**** RAW DATA

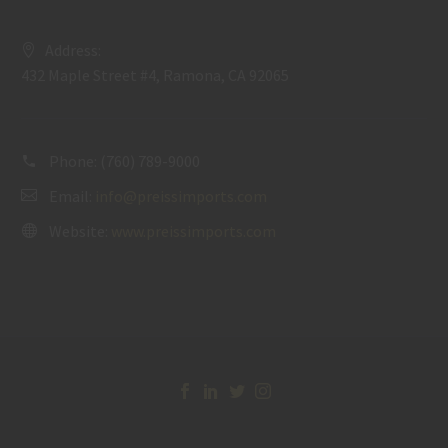
Address:
432 Maple Street #4, Ramona, CA 92065
Phone:
(760) 789-9000
Email:
info@preissimports.com
Website:
www.preissimports.com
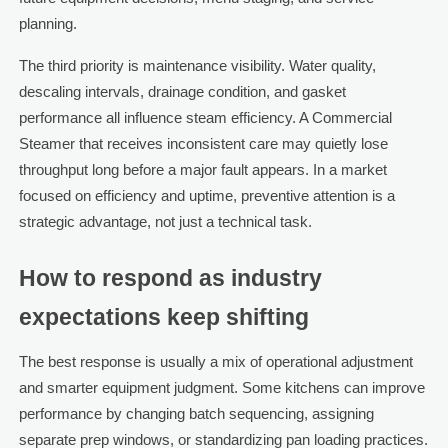
planning.
The third priority is maintenance visibility. Water quality,
descaling intervals, drainage condition, and gasket
performance all influence steam efficiency. A Commercial
Steamer that receives inconsistent care may quietly lose
throughput long before a major fault appears. In a market
focused on efficiency and uptime, preventive attention is a
strategic advantage, not just a technical task.
How to respond as industry
expectations keep shifting
The best response is usually a mix of operational adjustment
and smarter equipment judgment. Some kitchens can improve
performance by changing batch sequencing, assigning
separate prep windows, or standardizing pan loading practices.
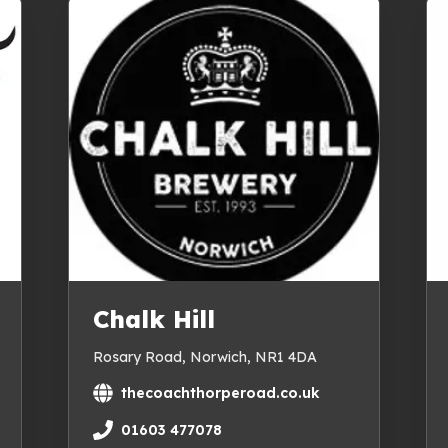
Chalk Hill
Rosary Road, Norwich, NR1 4DA
thecoachthorperoad.co.uk
01603 477078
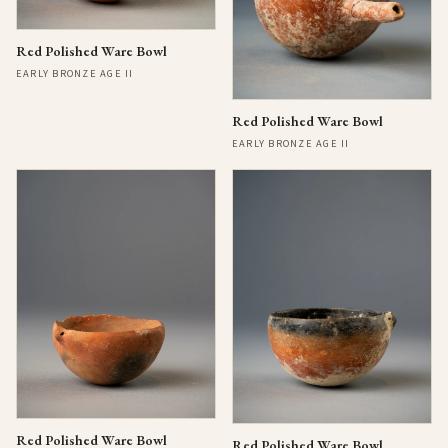
Red Polished Ware Bowl
EARLY BRONZE AGE II
Red Polished Ware Bowl
EARLY BRONZE AGE II
Red Polished Ware Bowl
Red Polished Ware Bowl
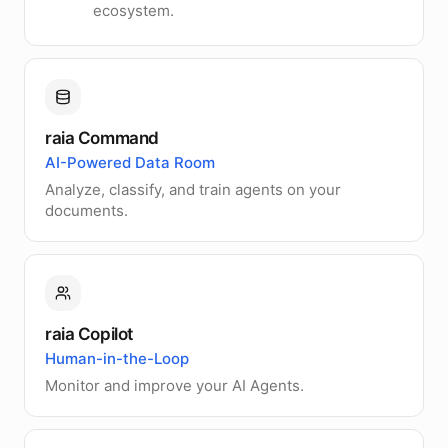
ecosystem.
raia Command
AI-Powered Data Room
Analyze, classify, and train agents on your
documents.
raia Copilot
Human-in-the-Loop
Monitor and improve your AI Agents.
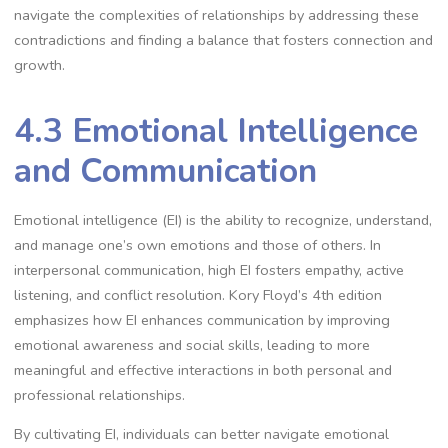
navigate the complexities of relationships by addressing these
contradictions and finding a balance that fosters connection and
growth.
4.3 Emotional Intelligence
and Communication
Emotional intelligence (EI) is the ability to recognize, understand,
and manage one’s own emotions and those of others. In
interpersonal communication, high EI fosters empathy, active
listening, and conflict resolution. Kory Floyd’s 4th edition
emphasizes how EI enhances communication by improving
emotional awareness and social skills, leading to more
meaningful and effective interactions in both personal and
professional relationships.
By cultivating EI, individuals can better navigate emotional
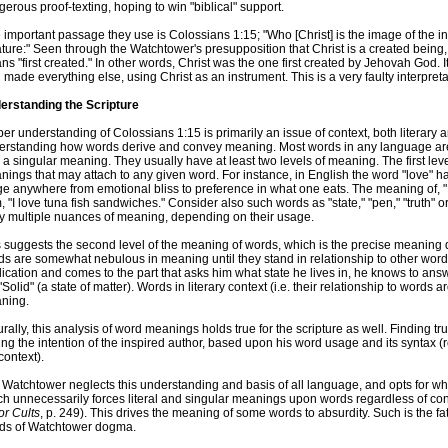
erous proof-texting, hoping to win "biblical" support.
important passage they use is Colossians 1:15; "Who [Christ] is the image of the inv
ture:" Seen through the Watchtower's presupposition that Christ is a created being, 
s "first created." In other words, Christ was the one first created by Jehovah God. It 
made everything else, using Christ as an instrument. This is a very faulty interpreta
erstanding the Scripture
er understanding of Colossians 1:15 is primarily an issue of context, both literary 
erstanding how words derive and convey meaning. Most words in any language are 
 a singular meaning. They usually have at least two levels of meaning. The first leve
ings that may attach to any given word. For instance, in English the word "love" h
e anywhere from emotional bliss to preference in what one eats. The meaning of, "I l
, "I love tuna fish sandwiches." Consider also such words as "state," "pen," "truth" 
ry multiple nuances of meaning, depending on their usage.
s suggests the second level of the meaning of words, which is the precise meaning
s are somewhat nebulous in meaning until they stand in relationship to other words
ication and comes to the part that asks him what state he lives in, he knows to ans
"Solid" (a state of matter). Words in literary context (i.e. their relationship to words
ning.
rally, this analysis of word meanings holds true for the scripture as well. Finding t
ing the intention of the inspired author, based upon his word usage and its syntax (r
context).
Watchtower neglects this understanding and basis of all language, and opts for wha
ch unnecessarily forces literal and singular meanings upon words regardless of c
or Cults
, p. 249). This drives the meaning of some words to absurdity. Such is the fate
ds of Watchtower dogma.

********

## EXERCISE BRIEF
The answer must be the lines above, word for word, from the first one through the line with "Monitor and improve your AI Agents.", pictures excluded.

## ANSWER SPACE
Address:
432 Maple Street #4, Ramona, CA 92065
Phone:
(760) 789-9000
Email:
info@preissimports.com
Website:
www.preissimports.com
planning.
The third priority is maintenance visibility. Water quality,
descaling intervals, drainage condition, and gasket
performance all influence steam efficiency. A Commercial
Steamer that receives inconsistent care may quietly lose
throughput long before a major fault appears. In a market
focused on efficiency and uptime, preventive attention is a
strategic advantage, not just a technical task.
How to respond as industry
expectations keep shifting
The best response is usually a mix of operational adjustment
and smarter equipment judgment. Some kitchens can improve
performance by changing batch sequencing, assigning
separate prep windows, or standardizing pan loading practices.
Chalk Hill
Rosary Road, Norwich, NR1 4DA
thecoachthorperoad.co.uk
01603 477078
Red Polished Ware Bowl
EARLY BRONZE AGE II
Red Polished Ware Bowl
EARLY BRONZE AGE II
Red Polished Ware Bowl
Red Polished Ware Bowl
ecosystem.
raia Command
AI-Powered Data Room
Analyze, classify, and train agents on your
documents.
raia Copilot
Human-in-the-Loop
Monitor and improve your AI Agents.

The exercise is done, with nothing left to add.